If you want to calculate the value of your rental property, there are a few things you should know. Finding out how much your rental is worth is great for business.
Finding Out the Property’s Value
Before you can figure out how much you are able to charge for your rental unit, you should calculate the value of the entire property. The amount that it’s worth is most probably different than the amount you bought it for. You should conduct a few preliminary searches for similar properties in your area and see what they are going for. There are different online tools that you can use to estimate your home’s value, such as Zillow and Redfin, but you should probably contact a professional home appraiser.
Home appraisers are experts on real estate and take a variety of elements into account to make an opinion of value. These elements may include:
After considering these features, the home appraiser will give you an estimate of the property’s fair market value.
Another way of determining the property’s value is by calculating the price per square foot. You should look at comparable properties online and see what their selling prices are. Take the selling price of the similar property and divide it by the property’s size to determine its price per square foot. Once you’ve found that amount, multiply it by your property’s square footage to find its value.
Calculating the Rent Payment
Your unit’s monthly rent amount will depend on the property’s value. After calculating how much your property is worth, you can determine how much rent tenants should pay. Landlords usually decide on the monthly payment amount by calculating a percentage of the property’s value. Typically, that percentage is between 0.8% and 1.1% of the rental property’s value. So, for instance, if a property is worth $250,000, a landlord would charge between $2,000 and $2,750 each month.

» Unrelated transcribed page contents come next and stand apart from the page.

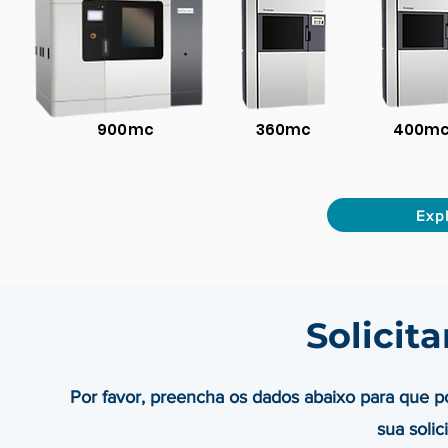
900mc
360mc
400m
Expl
Solicit
Por favor, preencha os dados abaixo para que 
sua solic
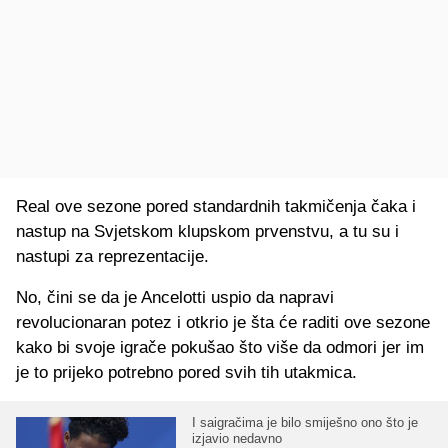
Real ove sezone pored standardnih takmičenja čaka i
nastup na Svjetskom klupskom prvenstvu, a tu su i
nastupi za reprezentacije.
No, čini se da je Ancelotti uspio da napravi
revolucionaran potez i otkrio je šta će raditi ove sezone
kako bi svoje igrače pokušao što više da odmori jer im
je to prijeko potrebno pored svih tih utakmica.
I saigračima je bilo smiješno ono što je
izjavio nedavno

Keep in mind that if you are renting out your property so you don’t have to pay for your home loan, the rent you charge should be at least equal to the cost of your monthly mortgage bill. Don’t forget to factor in an estimate of repair costs, taxes, homeowners association fees and insurance when you’re deciding what to charge. This will ensure that you rental business runs smoothly and profit is being made.
Also remember that you can’t just charge whatever you want. Some states limit what landlords can charge for rent, security deposits and late fees. For more information on this, refer to your state laws.
Gross Rent Multiplier
The gross rent multiplier (GRM) is a common way of calculating a property’s value by using its monthly rent amount. Multiply the monthly rent payment by 12, and divide the total property value by this figure. For example, if a home is worth $100,000 and it rents for $1,000 a month, the GRM would be 100,000 divided by 12,000 (monthly rent multiplied by 12), which is 8.3. The GRM is the ratio of a property’s value to its yearly rental income; the GRM represents the number of years that it would take the property to pay for itself in gross received rent.
The capitalization rate, commonly known as the cap rate, is a rate that helps in evaluating a real estate investment. Cap rates show the potential rate of return on the real estate investment. To find a cap rate, add up a property’s yearly rent and subtract expenses like property taxes, management, and repairs. This amount is the net operating income. Divide that NOI by the price to find the cap rate. For example, if a $500,000 property has $3,000 in rent a month and $13,000 in expenses and vacancy, its annual NOI would be $23,000 and its cap rate would be 4.6%.
There are many ways of calculating the value of your rental property and figuring out how much rent to charge. Take certain factors into account before deciding on which method to choose. It depends on what investors are looking for in a property and you want to make sure you get the highest value for your unit.